Les nouvelles technologies et le changement de rôles permettent aussi aux bibliothèques d’apporter un élément de réponse au problème de l’inégalité dans l’accès à l’information et à l’éducation. En tant que Directeur exécutif de UNISA Library, le Dr Buhle Mbembo-Thata a dirigé de nombreuses initiatives destinées à « combler le fossé du numérique et de l’apprentissage » parmi les utilisateurs de la bibliothèque. Le Dr. Mbembo-Thata a explicité lors de cette session l’amélioration de l’accès aux ressources des étudiants handicapés et de ceux situés dans des régions isolées, par le biais d’appareils de conversion texte-audio et de bibliothèques mobiles équipées de centaines de milliers d’eBooks, de journaux et autres documents électroniques.

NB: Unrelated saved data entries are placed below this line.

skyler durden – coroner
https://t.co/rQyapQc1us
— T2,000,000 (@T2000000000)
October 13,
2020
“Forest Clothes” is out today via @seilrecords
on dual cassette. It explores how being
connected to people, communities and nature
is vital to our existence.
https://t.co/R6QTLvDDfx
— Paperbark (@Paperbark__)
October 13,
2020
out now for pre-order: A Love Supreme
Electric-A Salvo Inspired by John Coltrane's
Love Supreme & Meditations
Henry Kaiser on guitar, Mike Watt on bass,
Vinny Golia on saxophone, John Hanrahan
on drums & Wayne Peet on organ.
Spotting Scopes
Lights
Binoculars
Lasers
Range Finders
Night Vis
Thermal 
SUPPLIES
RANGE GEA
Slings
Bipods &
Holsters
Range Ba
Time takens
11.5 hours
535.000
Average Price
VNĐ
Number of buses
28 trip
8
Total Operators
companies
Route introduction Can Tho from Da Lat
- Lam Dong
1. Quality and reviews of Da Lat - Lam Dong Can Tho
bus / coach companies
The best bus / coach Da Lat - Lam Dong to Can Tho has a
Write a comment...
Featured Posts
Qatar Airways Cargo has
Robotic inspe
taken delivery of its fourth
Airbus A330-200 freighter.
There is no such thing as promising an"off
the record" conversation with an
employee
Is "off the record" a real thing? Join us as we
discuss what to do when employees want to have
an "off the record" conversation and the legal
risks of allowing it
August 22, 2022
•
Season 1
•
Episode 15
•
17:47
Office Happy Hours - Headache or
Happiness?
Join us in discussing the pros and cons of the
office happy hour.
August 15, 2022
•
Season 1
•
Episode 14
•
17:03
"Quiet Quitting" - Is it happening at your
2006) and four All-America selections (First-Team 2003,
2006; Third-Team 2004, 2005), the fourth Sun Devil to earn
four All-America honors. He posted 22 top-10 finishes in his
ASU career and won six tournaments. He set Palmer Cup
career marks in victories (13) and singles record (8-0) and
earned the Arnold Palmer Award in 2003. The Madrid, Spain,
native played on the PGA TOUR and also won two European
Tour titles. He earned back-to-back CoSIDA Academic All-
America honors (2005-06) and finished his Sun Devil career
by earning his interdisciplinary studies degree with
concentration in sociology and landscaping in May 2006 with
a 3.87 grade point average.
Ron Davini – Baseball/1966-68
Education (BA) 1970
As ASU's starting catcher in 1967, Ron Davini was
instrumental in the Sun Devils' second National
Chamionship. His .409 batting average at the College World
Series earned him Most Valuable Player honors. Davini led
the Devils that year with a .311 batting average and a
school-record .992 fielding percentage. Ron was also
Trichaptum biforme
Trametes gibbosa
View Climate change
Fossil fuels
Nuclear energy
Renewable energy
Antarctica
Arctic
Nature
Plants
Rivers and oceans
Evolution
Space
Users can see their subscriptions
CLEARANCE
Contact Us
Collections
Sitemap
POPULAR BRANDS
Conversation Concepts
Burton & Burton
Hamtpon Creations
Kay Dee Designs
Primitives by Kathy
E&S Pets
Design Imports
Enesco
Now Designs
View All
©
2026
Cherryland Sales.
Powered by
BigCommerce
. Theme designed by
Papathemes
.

La bibliothèque s’appuie également sur les services gratuits des médias sociaux tels que Twitter et les blogs pour permettre aux étudiants de recevoir toute l’actualité des services proposés par la bibliothèque.

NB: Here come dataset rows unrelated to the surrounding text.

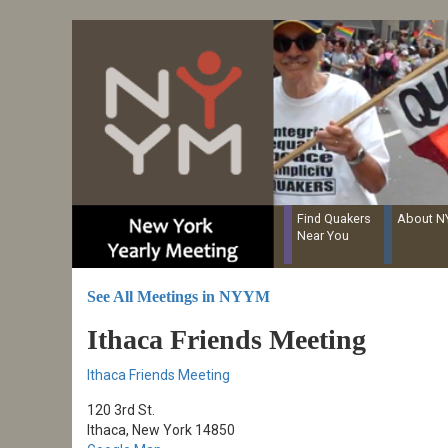
Resources for Recording Clerks
Skip
to
main
content
Find Quakers
About 
Near You
See All Meetings in NYYM
Ithaca Friends Meeting
Ithaca Friends Meeting
120 3rd St.
Ithaca, New York 14850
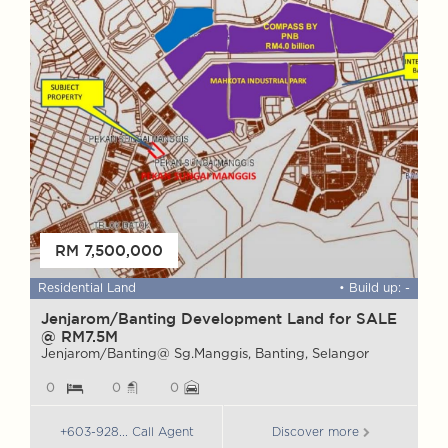
FOR SALE
RM 7,500,000
 ft
Residential Land
• Build up: -
W
Jenjarom/Banting Development Land for SALE
@ RM7.5M
M
S
Jenjarom/Banting@ Sg.Manggis, Banting, Selangor
0
0
0
+603-928... Call Agent
Discover more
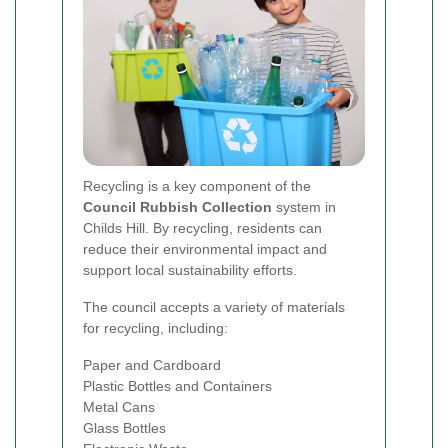
Recycling is a key component of the
Council Rubbish Collection
system in
Childs Hill. By recycling, residents can
reduce their environmental impact and
support local sustainability efforts.
The council accepts a variety of materials
for recycling, including:
Paper and Cardboard
Plastic Bottles and Containers
Metal Cans
Glass Bottles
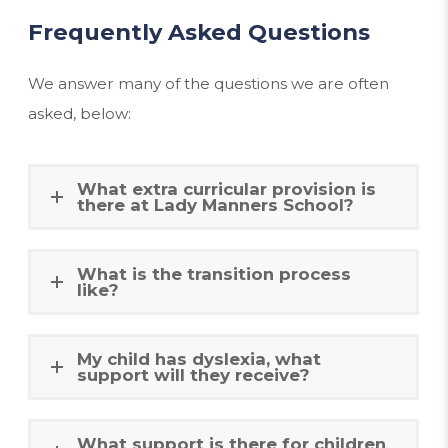
Frequently Asked Questions
We answer many of the questions we are often
asked, below:
What extra curricular provision is
there at Lady Manners School?
What is the transition process
like?
My child has dyslexia, what
support will they receive?
What support is there for children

La numérisation est en train de révolutionner la manière dont travaille la bibliothèque UNISA : le Docteur Mbembo-Thata a indiqué que cette année, pour la première fois, le « budget électronique » de la bibliothèque a dépassé le budget imprimé. Et qu’en est-il du personnel de la bibliothèque ? Grâce à la gestion numérique des stocks et aux systèmes de libre-service de pointe, les bibliothécaires ont désormais plus de temps libre et peuvent ainsi se consacrer à offrir le meilleur service possible aux nombreux utilisateurs de la bibliothèque.
Henk Van Dam, responsable de projet Développement des Compétences de la Dutch Royal Tropical Institute (KIT), a présenté son expérience acquise en travaillant dans des bibliothèques au Mozambique et au Ghana et il a ainsi décrit les nombreuses facettes du rôle du bibliothécaire au XXIème siècle : « Un professionnel de l’information, un courtier de la connaissance et un enseignant, le tout en un. »
Le rôle des bibliothèques dans les années à venir subira encore clairement de nombreux changements mais avec plus de 230 000 bibliothèques locales dans les pays en développement (cliquer ici pour consulter la carte complète des bibliothèques locales dans le monde, produite par Beyond Access) et de nombreuses autres bibliothèques rattachées à des universités, des hôpitaux, des musées et d’autres institutions, le pouvoir des bibliothèques de mettre en œuvre un changement à l’échelle globale ne devrait pas être sous-estimé.